### WHAT TO PRODUCE
Give again, word for word, the lines below that run from the line with "AÑADIR AL CARRITO" through the line with "urna vel, commodo". Drop the pictures.

### EXTRACTED RECORDS
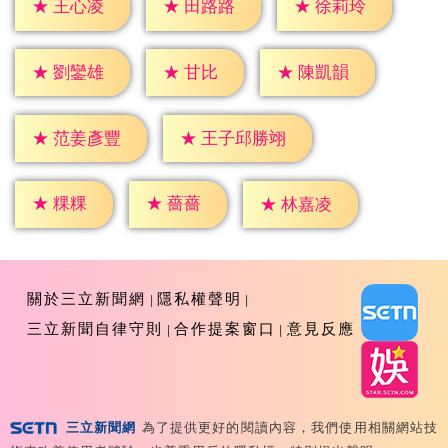
★
王心凌
★
田路路
★
徐莉玲
★
甘比
★
劉鑾雄
★
陳凱韻
★
范姜彥豐
★
王子邱勝翊
★
粿粿
★
薔薔
★
林嘉凌
關於三立新聞網
隱私權聲明
三立新聞自律守則
合作提案窗口
意見反應
三立新聞網
為了提供更好的閱讀內容，我們使用相關網站技
Copyright ©2026 Sanlih E-Television All Rights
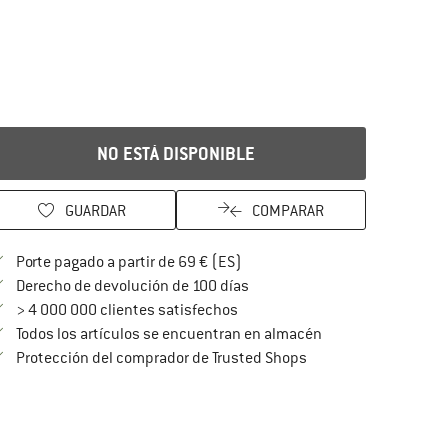
NO ESTÁ DISPONIBLE
GUARDAR
COMPARAR
¡encuentre más información so
Porte pagado a partir de 69 € (ES)
vaya a la política de devoluc
Derecho de devolución de 100 días
> 4 000 000 clientes satisfechos
Todos los artículos se encuentran en almacén
¡toda la información 
Protección del comprador de Trusted Shops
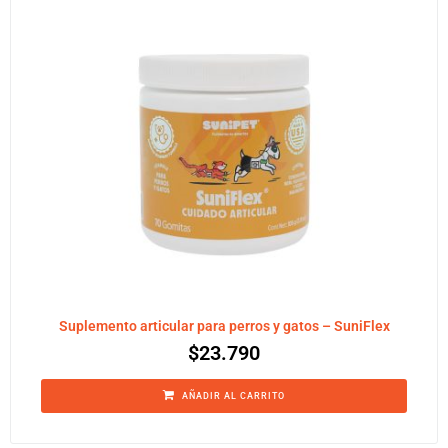
Suplemento articular para perros y gatos – SuniFlex
$
23.790
AÑADIR AL CARRITO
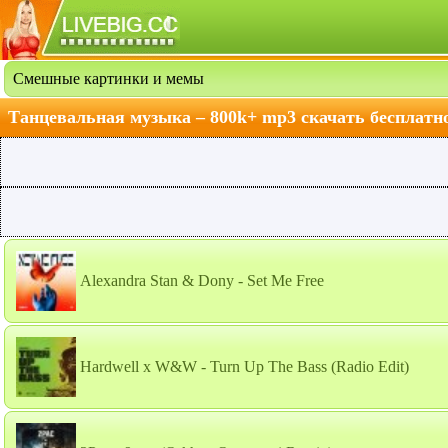
Смешные картинки и мемы
Танцевальная музыка – 800k+ mp3 скачать бесплатн
Alexandra Stan & Dony - Set Me Free
Hardwell x W&W - Turn Up The Bass (Radio Edit)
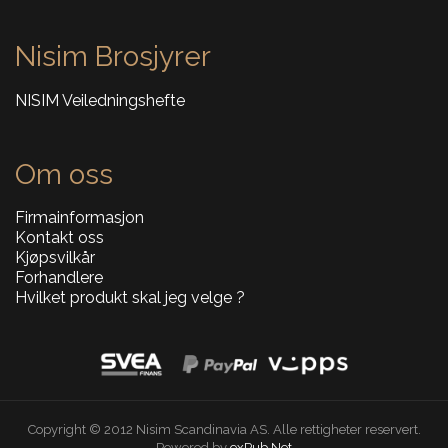
Nisim Brosjyrer
NISIM Veiledningshefte
Om oss
Firmainformasjon
Kontakt oss
Kjøpsvilkår
Forhandlere
Hvilket produkt skal jeg velge ?
Copyright © 2012 Nisim Scandinavia AS. Alle rettigheter reservert.
Powered by
exPub.Net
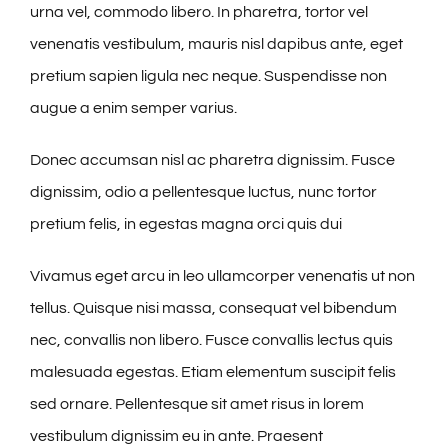
urna vel, commodo libero. In pharetra, tortor vel
venenatis vestibulum, mauris nisl dapibus ante, eget
pretium sapien ligula nec neque. Suspendisse non
augue a enim semper varius.
Donec accumsan nisl ac pharetra dignissim. Fusce
dignissim, odio a pellentesque luctus, nunc tortor
pretium felis, in egestas magna orci quis dui
Vivamus eget arcu in leo ullamcorper venenatis ut non
tellus. Quisque nisi massa, consequat vel bibendum
nec, convallis non libero. Fusce convallis lectus quis
malesuada egestas. Etiam elementum suscipit felis
sed ornare. Pellentesque sit amet risus in lorem
vestibulum dignissim eu in ante. Praesent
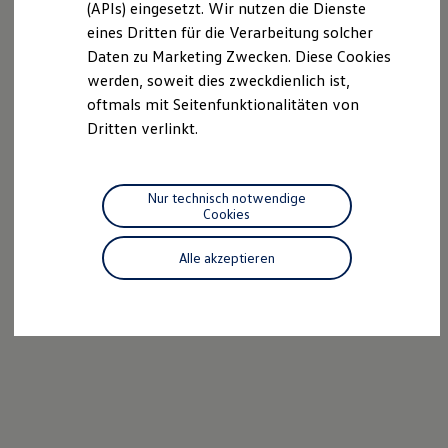
(APIs) eingesetzt. Wir nutzen die Dienste
Motorenöl und Flüssigkeiten
eines Dritten für die Verarbeitung solcher
Räder und Reifen
Pannen- und Unfallhilfe
Daten zu Marketing Zwecken. Diese Cookies
Economy Service
werden, soweit dies zweckdienlich ist,
Volkswagen Teile
oftmals mit Seitenfunktionalitäten von
Zubehör
Modellspezifisches Zubehör
Dritten verlinkt.
Schutz und Pflege
Transport
Entertainment und Elektronik
Individualisieren
Nur technisch notwendige
Wallbox und Ladekabel
Cookies
Digitale Extras
Dienste für Ihr Modell finden
Alle akzeptieren
Volkswagen Apps, Login und Shop
Handy und Fahrzeug verbinden
Updates für Software, Karten und Radio
Über Ihr Auto
Vorgängermodelle
Kundeninformationen
Volkswagen Kundenbetreuung
Warn- und Kontrollleuchten
Assistenzsysteme
Digitale Betriebsanleitung
Live Beratung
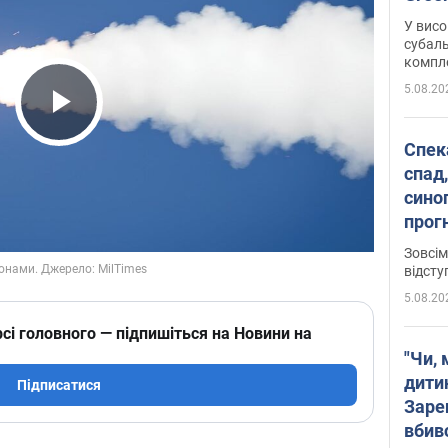
У висо
субаль
комплек
сотень
5.08.20
Play Video
Спека
спад,
сино
прог
змін
Зовсім
відсту
5.08.20
сі головного — підпишіться на Новини на
"Чи, 
дити
Підписатися
Заре
вбив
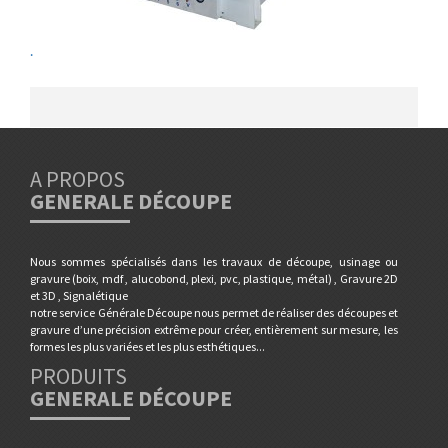
.
A PROPOS
GENERALE DÉCOUPE
Nous sommes spécialisés dans les travaux de découpe, usinage ou
gravure (boix, mdf , alucobond, plexi, pvc, plastique, métal) , Gravure 2D
et 3D , Signalétique
notre service Générale Découpe nous permet de réaliser des découpes et
gravure d’une précision extrême pour créer, entièrement sur mesure, les
formes les plus variées et les plus esthétiques...
PRODUITS
GENERALE DÉCOUPE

### ANSWER FOR THE TASK
AÑADIR AL CARRITO
Смешные картинки и мемы
Танцевальная музыка – 800k+ mp3 скачать бесплатн
Alexandra Stan & Dony - Set Me Free
Hardwell x W&W - Turn Up The Bass (Radio Edit)
Nisim Brosjyrer
NISIM Veiledningshefte
Om oss
Firmainformasjon
Kontakt oss
Kjøpsvilkår
Forhandlere
Hvilket produkt skal jeg velge ?
Copyright © 2012 Nisim Scandinavia AS. Alle rettigheter reservert.
Powered by
exPub.Net
urna vel, commodo libero. In pharetra, tortor vel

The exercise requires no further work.